Grandfather shook his head and grinned. Young people now-a-days didn’t seem to have a sense of humor, or an appreciation of things from the past. Too bad his FAMILY couldn’t have come…his grandson David and wife Susanne’s two youngsters would’ve loved this museum. Oops…three youngsters. He’d almost forgotten their newest addition, Brianna, who’d recently arrived on the family’s doorstep, claiming to be David’s Other Daughter. The kids would get a kick out of seeing some of the tools and pottery that his own great-grandfather had used.

Though maybe it was for the best they weren’t here, given this latest development.

Grandfather watched as Quinn went from person to person, talking to them about what they’d seen. Grandfather didn’t know what he could really add, so he just went on studying the artifacts around him and bided his time.

“Ah-hem.” A deep vibrato voice at Grandfather’s elbow swung him around.

“Yes, Mr. Quinn?” Grandfather glanced at the man whose eyes kept darting from one woman to the other, but always seemed to return to Tiffany of the low neckline.

“Where were you when the book disappeared?”

“Yeah, you seemed awfully interested in all the displays in the book room,” Marina the cop chimed in.

Grandfather waved his hand in the air and smiled. “Calm down, folks. If there’s one thing my great-grandfather Raven passed down to his children and grandchildren, it was honesty and truthfulness. I’ve been chatting with Gracie and Jessica…and Marina, I spent some time with you earlier, too.”

Gracie stepped forward, swishing her long, auburn hair around her bare shoulders. “My boy-friend and my dad both have experience in the intelligence field, and I’ve learned a lot from them. I think it’s a conspiracy, that’s what. Maybe someone at the museum has it in for some of us.” She crossed her arms and glared at Quinn, then swiveled her glance back to Grandfather.
“What did you see, Grandfather? If I may call you that?”

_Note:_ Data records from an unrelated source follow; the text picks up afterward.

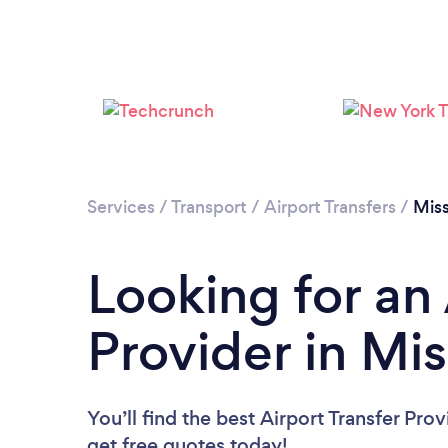
Services
/
Transport
/
Airport Transfers
/
Miss
Looking for an 
Provider in Mis
You’ll find the best Airport Transfer Pro
get free quotes today!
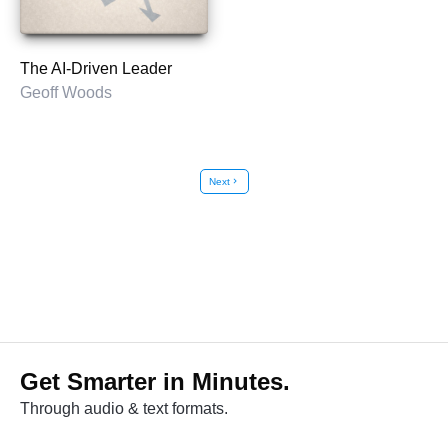
The AI-Driven Leader
Geoff Woods
Next
chevron_right
Get Smarter in Minutes.
Through audio & text formats.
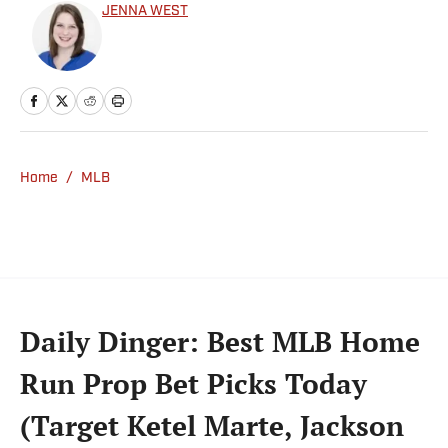
JENNA WEST
Home
/
MLB
Daily Dinger: Best MLB Home
Run Prop Bet Picks Today
(Target Ketel Marte, Jackson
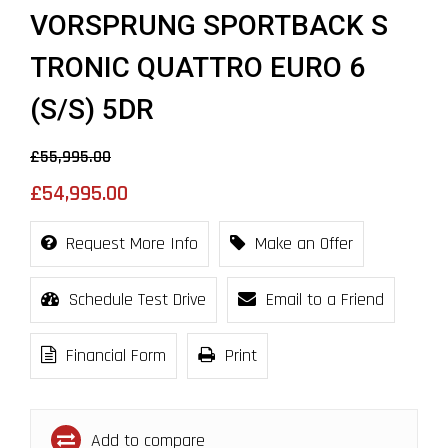
VORSPRUNG SPORTBACK S
TRONIC QUATTRO EURO 6
(S/S) 5DR
£55,995.00
£54,995.00
Request More Info
Make an Offer
Schedule Test Drive
Email to a Friend
Financial Form
Print
Add to compare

“Certainly,” Grandfather replied. “Let’s see…while we were in the antiquities book room I remember you chatting with me about some of the older volumes and I shared a story with you that’s been passed down through the generations among my people.”

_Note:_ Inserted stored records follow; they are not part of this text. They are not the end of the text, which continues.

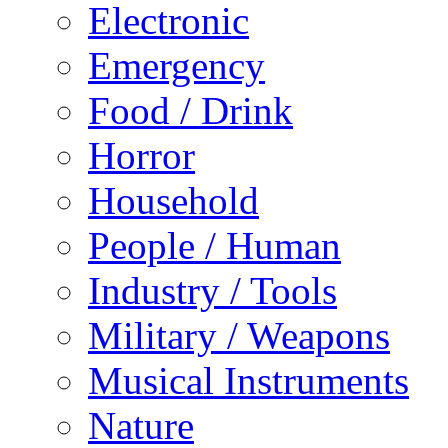
Electronic
Emergency
Food / Drink
Horror
Household
People / Human
Industry / Tools
Military / Weapons
Musical Instruments
Nature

Gracie nodded, her face beaming. “That was so interesting! He was telling me about his great-grandfather, Little Raven when he was just a boy…why you’d never believe…”

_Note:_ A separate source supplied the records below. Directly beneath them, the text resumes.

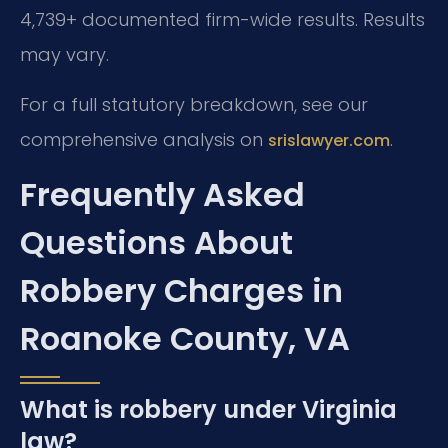
4,739+ documented firm-wide results. Results
may vary.
For a full statutory breakdown, see our
comprehensive analysis on
.
srislawyer.com
Frequently Asked
Questions About
Robbery Charges in
Roanoke County, VA
What is robbery under Virginia
law?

“Pu-leese!” Rasped Marina, stomping her foot and silencing Gracie. “Go on Grandfather, then what?”

“I noticed everyone leaving the book room headed for the Native American display, and I hurried to catch up. Jessica’s foot seemed to be bothering her, so I walked the rest of the way with her and we were together almost till the alarm sounded. I’m afraid I can’t add much more.” He shrugged and pulled off his cap, running his fingers through his iron gray hair.

“Right,” drawled Max. “Then the lovely gate came crashing down, and here we all stand, trapped, tired and wanting to go home. Whoever has the book, how ’bout fessin’ up, ya hear?” She ran a hand over her fly-away hair, but only succeeded in sending it spiraling into more absurd directions.

He turned to the group. “I agree. I’m sure whoever took it simply forgot they were carrying it. If you’re embarrassed and are having a hard time letting us know, we’ll understand.”

“Humph,” snorted Marina. “You might, Grandfather, but I won’t. Theft is theft and someone’s going to pay.”